You can find a lot of Adhamh’s early work on Youtube, just search his name.
Many of the songs mentioned come from his album Patchwork and Threadbare (you can search the album on Youtube).
He just opened a new site to post his music, for free, and this is where I would go for his new music. I suspect the number of songs on soundcloud and wordpress will grow quickly as Adhamh uploads more new and old work – he’s written a lot of songs for a young fella:
ADHAMH ROLAND – http://adhamhroland.wordpress.com
Part One and Two – In the Can, that’s a wrap.
Two songs to go out with –
Best single moment of crooning in all history
Ishihara Yujiro from the film “Mad Fruit” (Kurutta Kajitsu), song written by his brother Shintaro. If you have to ask you just don’t know. Just listen to that voice!! Yujiro’s diving so deep he’ll hit the bottom of the ocean soon….

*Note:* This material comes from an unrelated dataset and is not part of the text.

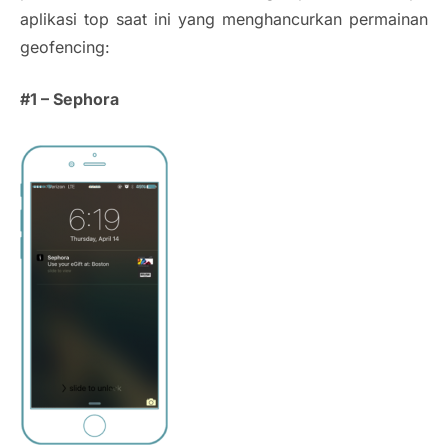
aplikasi top saat ini yang menghancurkan permainan
geofencing
:
#1 – Sephora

If any frequent readers think they something familiar about Yujiro’s face, you need to keep walking. Nothing to see here.
a lovely piece by the Anarchist, free thinking, humanity serving, awesome band Soul Flower Mononoke Summit, who made a name playing for the senior citizens made homeless by the Great Hanshin Quake in 94. This group specializes in adapting 80-90 year old pop tunes (prewar) and adapting them. But, they stick to mostly the original instrumentation. This song is a gorgeous, lovely little ballad (not a lament).
Brian says — You should check this song out.
USA dude – But I don’t understand Japanese.
Brian – Yeah but now songs have new things like melody, harmony and rhythym which can now be enjoyed in their own right.
USA dude – What are those? New apps?
Brian – Yes. New apps.
Europe dudes- (tittering in the background)
The International in French
https://www.youtube.com/watch?v=qHNsRZ8iqFc (Pete Seeger!)
The International in English
https://www.youtube.com/watch?v=T2MpX2GhPZA (Billy Brag!)
The International in Chinese (rock version by Tang Dynasty!!)
The International in Japanese
https://www.youtube.com/watch?v=Wa2kTWYsjbc&list=PLc5AX98EvOAM5UilW_1l8vchwMcCJ5GMl&index=16 (Party Version) (Soul Flower Mononoke Summit!!)
Guess what – its the same song, in many different languages. Ain’t that crazy?